This week’s new releases
- Matthew McConaughey takes a puzzling turn in Harmony Korine’s The Beach Bum
- Blue Note Records: Beyond the Notes examines the jazz label’s legacy
- Director Tim Burton does his outsiders thing with Disney’s Dumbo
- Canadian actress Tantoo Cardinal finally gets a headlining turn in Falls Around Her
- Jasmin Mozaffari makes an incendiary feature debut with Firecrackers
- Josh Wiggins and Kyle MacLachlan star in the coming-of-age drama Giant Little Ones
- The chilling thriller Hotel Mumbai depicts the 2008 terrorist attacks in Mumbai
- Don McKellar’s adaptation of the Joseph Boyden novel Through Black Spruce arrives.
Firecrackers
- Written and directed by: Jasmin Mozaffari
- Starring: Michaela Kurimsky and Karena Evans
- Classification: N/A
- 93 minutes
It is up to all of us to go out this weekend and buy a ticket for Firecrackers. Jasmin Mozaffari’s feature debut is not a passive work of slow-burn pondering, or whatever clichés of meek Canadian cinema have been constructed over the past few decades. It is confident, loud, urgent, writes Barry Hertz.

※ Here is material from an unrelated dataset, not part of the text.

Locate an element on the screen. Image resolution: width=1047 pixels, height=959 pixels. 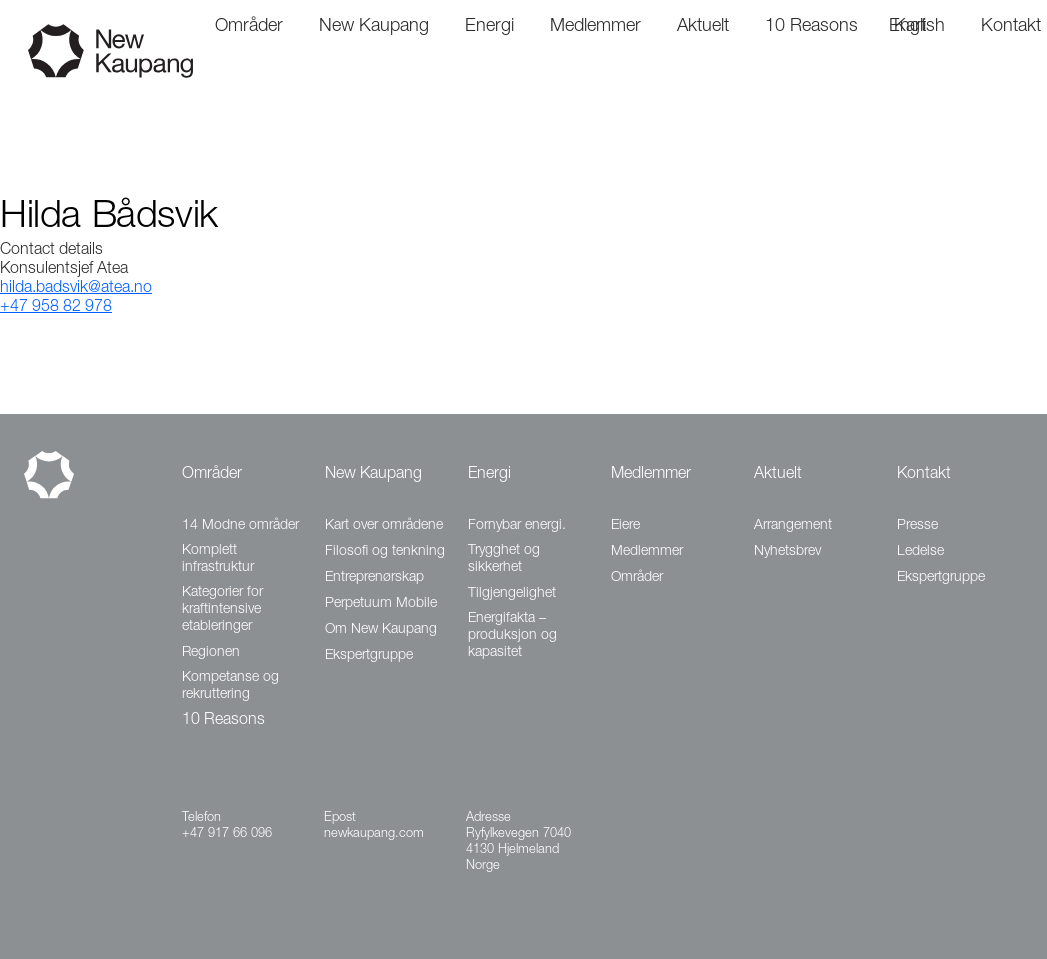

Blue Note Records: Beyond the Notes
- Directed by: Sophie Huber
- Starring: Don Was, Lou Donaldson, Robert Glasper, Rudy Van Gelder, Wayne Shorter, Herbie Hancock
- Classification: PG
- 86 minutes
It’s about music, yes, but the Blue Note jazz label and the new documentary Blue Note Records: Beyond the Notes concern more: Life-lessons, collaboration, open-minded attitudes and the value of submitting to the now, writes Brad Wheeler.
Giant Little Ones
- Written and directed by: Keith Behrman
- Starring: Josh Wiggins, Kyle MacLachlan and Maria Bello
- Classification: 14A
- 93 minutes
Written and directed by Keith Behrman, the tender but untimid drama Giant Little Ones stars up-and-comer Josh Wiggins as Franky, whose experimentation sets off a chain reaction of sexual confusion and adolescent judgments, writes Brad Wheeler.
Hotel Mumbai
- Directed by: Anthony Maras
- Written by: Anthony Maras and John Collee
- Starring: Dev Patel, Armie Hammer
- Classification: 14A
- 123 minutes
Hotel Mumbai is a visceral depiction of the small acts of bravery that can occur when people are victims of large-scale violence. The film depicts the real-life terrorist assault on the Taj Mahal Palace Hotel and the hotel guests and workers who endure horrific violence as they try to escape, writes Chandler Levack.
Falls Around Her
- Written and directed by Darlene Naponse
- Starring: Tantoo Cardinal and Tina Keeper
- Classification: 14A
- 100 minutes
The strength of Falls Around Her is twofold: First, it creates and captures the mood of life on the Atikameksheng Anishnawbek First Nation in Northern Ontario. Second, it stars Tantoo Cardinal, the acclaimed Métis actress, in her first above-the-title role and it’s about time, writes Johanna Schneller.
The Beach Bum
- Written and directed by Harmony Korine
- Starring Matthew McConaughey and Snoop Dog
- Classification: R
- 95 minutes
Matthew McConaughey and Harmony Korine’s new collaboration, The Beach Bum, requires less of a straightforward film review and more a letter-to-the-ostensible-editors. Barry Hertz writes that he’s still trying to puzzle the film out, which is infuriating, given that it’s a cinematic middle finger to the concept of problem-solving.
Dumbo
- Directed by: Tim Burton
- Written by: Ehren Kruger
- Starring: Colin Farrell, Michael Keaton and Danny DeVito
- Classification: PG
- 112 minutes
Dumbo feels totally consistent with Tim Burton’s late-period slump. Abysmally scripted and hammily acted – and not, for the most part, in an interesting or ironic way – Dumbo recasts Disney’s animated classic in the trappings and suits of Burton’s pinstripe-and-pinwheel upholstery.
Through Black Spruce
- Directed by: Don McKellar
- Written by: Barbara Samuels
- Starring: Tanaya Beatty, Brandon Oakes and Tina Keeper
- Classification: 14A
- 111 minutes
Joseph Boyden’s Through Black Spruce was never going to be an easy novel to adapt – even before debates surrounding Boyden’s Indigenous identity cropped up in 2016. Canadian director Don McKellar lends highly experienced hands to the effort, but the novel’s two intertwined stories unfold in awkward chunks, and the Indigenous characters’ identities are eternally out of the filmmaker’s psychological grasp, writes Barry Hertz.